#Roman
#Debüt

Polt muß weinen

Alfred Komarek

// Rezension von Karin Cerny

Jeder in dem kleinen Weinbauerndorf hätte ein Mordmotiv. Den Albert Hahn mochte nämlich keiner. Ein Immobilienspekulant der übelsten Sorte war er. Einer, der seine abwegige Freude daran hatte, das ohnehin labile Dorfgleichgewicht aus den Angeln zu heben; einer, der es genoß, Menschen zu quälen, die von ihm abhängig waren. Als er eines Tages tot in seinem Weinkeller aufgefunden wird, vergießt keiner eine Träne um ihn. Im Gegenteil, das ganze Dorf atmet auf.

Alles deutet auf einen Unfall hin: Gärgas. Und dabei soll es auch bleiben, die näheren Umstände will niemand so genau wissen, obwohl es allerorten in der Luft liegt, daß da jemand nachgeholfen hat. Allein der Gendarmerie-Inspektor Simon Polt bleibt beharrlich, ohne selbst so genau zu wissen warum. Wohl so eine Art Berufsethos. Und das, obwohl seine Ermittlungen Spannung und Unfrieden bringen, unter denen der gemütliche Gendarm selbst am meisten zu leiden hat. Polt, der die geselligen Abende in den Weinkellern, das verschlafene Dorfleben und auf sehr schüchterne Art die Lehrerin Karin liebt, findet sich auf einmal unerwartet an den Rand der dörflichen Gemeinschaft gedrängt. Er muß gegen jene Leute ermitteln, die ihm am nächsten stehen. Pflichtgefühl und Solidarität zur Dorfgemeinschaft werden nun auf eine harte Probe gestellt.

Alfred Komareks erster Krimi ist ein Schuß ins Schwarze. Mit Simon Polt, dem gutmütigen, aber beharrlichen Gendarmerie-Inspektor, betritt ein Krimiheld die Bühne, von dem man sich wünscht, daß er mit seiner stillen, schüchternen und schlichten Art noch viele Fälle zu lösen haben wird. Polt ist ein sympathischer Antiheld, tief verwurzelt im Alltag des kleinen, an der tschechischen Grenze gelegenen Weinbauerndorfes. Er ist nicht nur überaus empfänglich für die sinnlichen Reize dieser kargen Gegend, sondern genießt seine Abende in den Weinkellern und Wirtshäusern so sehr, daß er über den einen oder anderen guten Tropfen gelegentlich auch ins Philosophieren kommt.
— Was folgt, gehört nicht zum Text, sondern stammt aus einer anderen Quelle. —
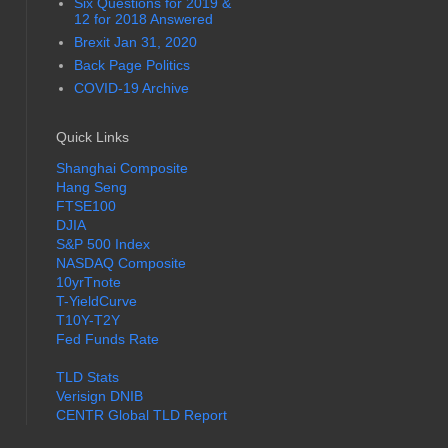
Six Questions for 2019 &
12 for 2018 Answered
Brexit Jan 31, 2020
Back Page Politics
COVID-19 Archive
Quick Links
Shanghai Composite
Hang Seng
FTSE100
DJIA
S&P 500 Index
NASDAQ Composite
10yrTnote
T-YieldCurve
T10Y-T2Y
Fed Funds Rate
TLD Stats
Verisign DNIB
CENTR Global TLD Report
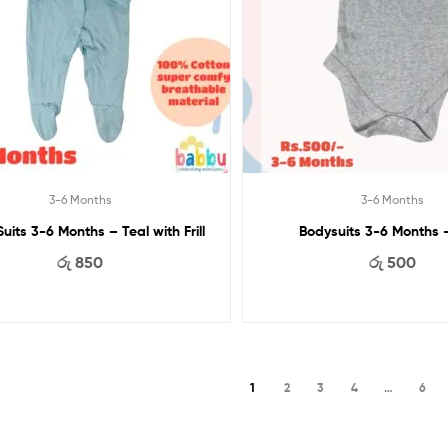
3-6 Months
3-6 Months
uits 3-6 Months – Teal with Frill
Bodysuits 3-6 Months 
රු
850
රු
500
1
2
3
4
…
6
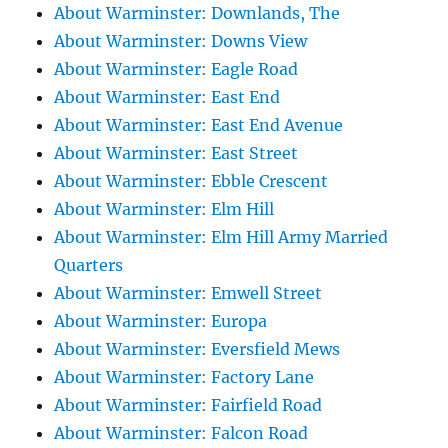
About Warminster: Downlands, The
About Warminster: Downs View
About Warminster: Eagle Road
About Warminster: East End
About Warminster: East End Avenue
About Warminster: East Street
About Warminster: Ebble Crescent
About Warminster: Elm Hill
About Warminster: Elm Hill Army Married
Quarters
About Warminster: Emwell Street
About Warminster: Europa
About Warminster: Eversfield Mews
About Warminster: Factory Lane
About Warminster: Fairfield Road
About Warminster: Falcon Road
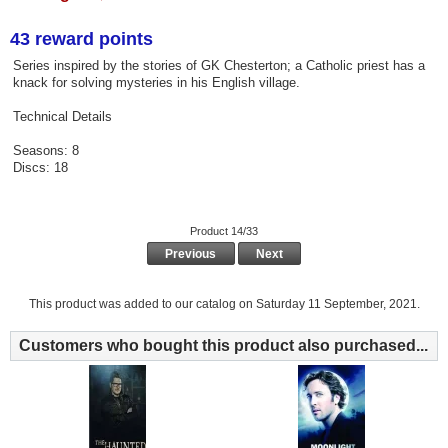
43 reward points
Series inspired by the stories of GK Chesterton; a Catholic priest has a
knack for solving mysteries in his English village.
Technical Details
Seasons: 8
Discs: 18
Product 14/33
Previous
Next
This product was added to our catalog on Saturday 11 September, 2021.
Customers who bought this product also purchased...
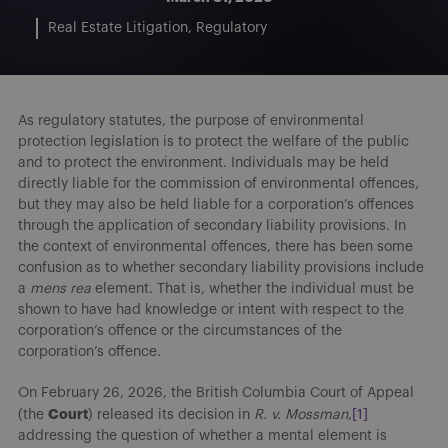
Real Estate Litigation
Regulatory
As regulatory statutes, the purpose of environmental
protection legislation is to protect the welfare of the public
and to protect the environment. Individuals may be held
directly liable for the commission of environmental offences,
but they may also be held liable for a corporation’s offences
through the application of secondary liability provisions. In
the context of environmental offences, there has been some
confusion as to whether secondary liability provisions include
a
mens rea
element. That is, whether the individual must be
shown to have had knowledge or intent with respect to the
corporation’s offence or the circumstances of the
corporation’s offence.
On February 26, 2026, the British Columbia Court of Appeal
Court
(the
) released its decision in
R. v. Mossman
,
[1]
addressing the question of whether a mental element is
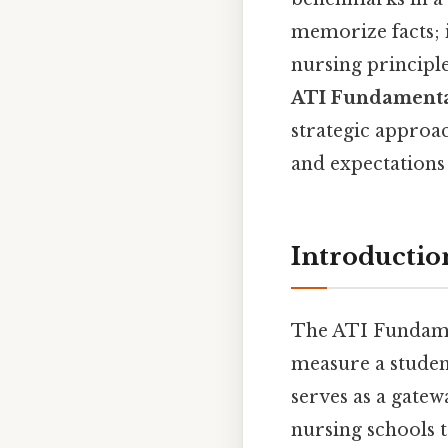
memorize facts; i
nursing principle
ATI Fundamenta
strategic approac
and expectations 
Introductio
The ATI Fundamen
measure a student
serves as a gatew
nursing schools 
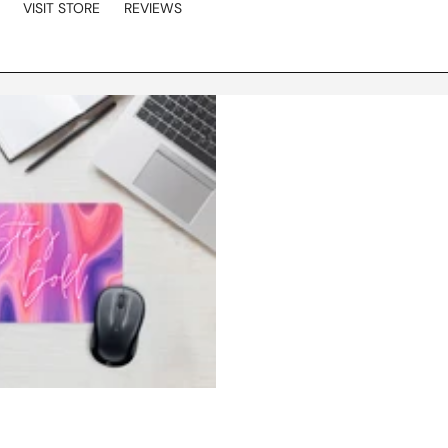
VISIT STORE
REVIEWS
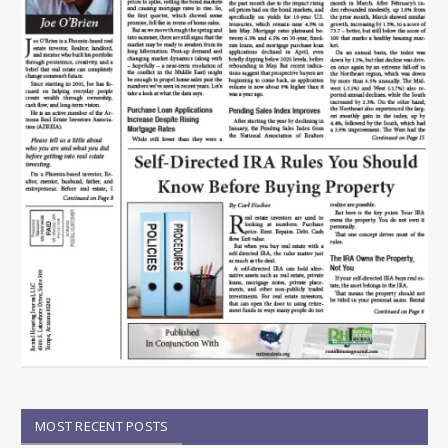
MOST RECENT POSTS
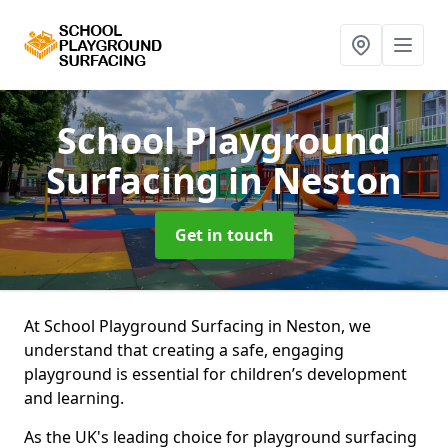
School Playground
Surfacing
in Neston
Get in touch
At School Playground Surfacing in Neston, we
understand that creating a safe, engaging
playground is essential for children’s development
and learning.
As the UK's leading choice for playground surfacing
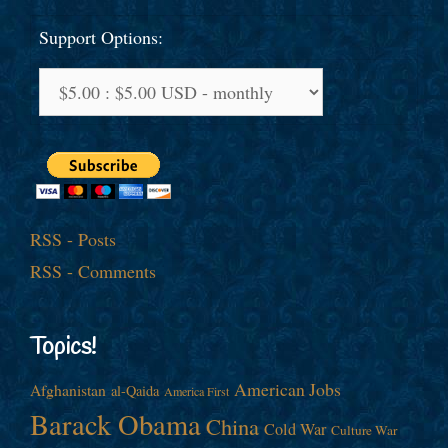
Support Options:
RSS - Posts
RSS - Comments
Topics!
American Jobs
Afghanistan
al-Qaida
America First
Barack Obama
China
Cold War
Culture War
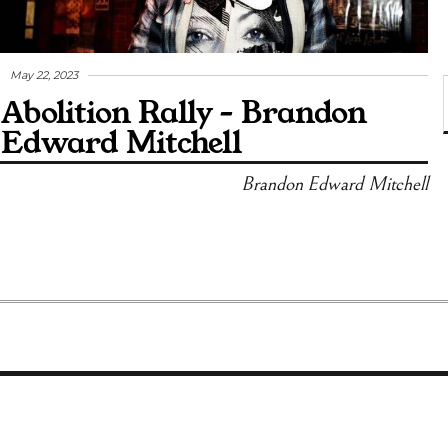
May 22, 2023
Abolition Rally – Brandon
Edward Mitchell
Brandon Edward Mitchell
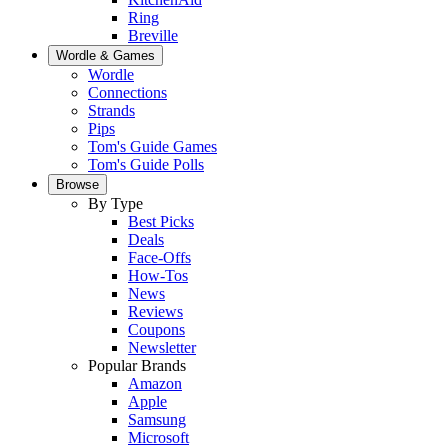
Ring
Breville
Wordle & Games
Wordle
Connections
Strands
Pips
Tom's Guide Games
Tom's Guide Polls
Browse
By Type
Best Picks
Deals
Face-Offs
How-Tos
News
Reviews
Coupons
Newsletter
Popular Brands
Amazon
Apple
Samsung
Microsoft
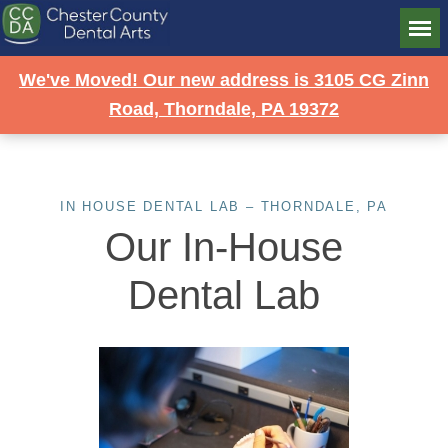
We've Moved! Our new address is 3105 CG Zinn
Road, Thorndale, PA 19372
IN HOUSE DENTAL LAB – THORNDALE, PA
Our In-House
Dental Lab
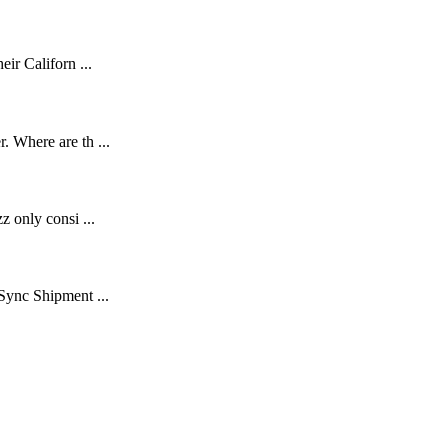
ir Californ ...
 Where are th ...
z only consi ...
Sync Shipment ...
Komarek hat zudem eine Krimi-Nische gefunden, in der er sein profundes Wissen als Reisepublizist einfließen lassen kann. Polt muß weinen ist ein gut recherchierter Krimi, Komarek ein Kenner der Weingegend des nördlichen Niederösterreich. Er weiß um die Probleme der Grenzbezirke, die Arbeitslosigkeit, das Abwandern der Jungen in die Stadt, die alten, wieder aufgewärmten Animositäten gegen die tschechischen Nachbarn. Und er hat ein Auge für die Schönheiten der Landschaft, den wechselnden Rhythmus der Jahreszeiten und die „Highlights“ des Lebens auf dem Lande, für das Pfarrfest und die Disco-Schlägerei.

So spricht Komareks kriminalistische Milieustudie wohl nicht nur Krimifreunde an, sondern läßt Wald- und Weinviertelliebhaber als auch Wein-Gourmets auf ihre Rechnung kommen. Wäre Polt muß weinen ein Wein, müßte man sagen: ein ausgezeichneter Jahrgang.

Alfred Komarek Polt muß weinen
Kriminalroman.
Innsbruck: Haymon, 1998.
191 S.; geb.
ISBN 3-85218-275-1.

Rezension vom 23.09.1998

Originalbeitrag. Für die Rezensionen sind die jeweiligen Verfasser:innen verantwortlich. Sie geben nicht notwendig die Meinung der Redaktion wieder.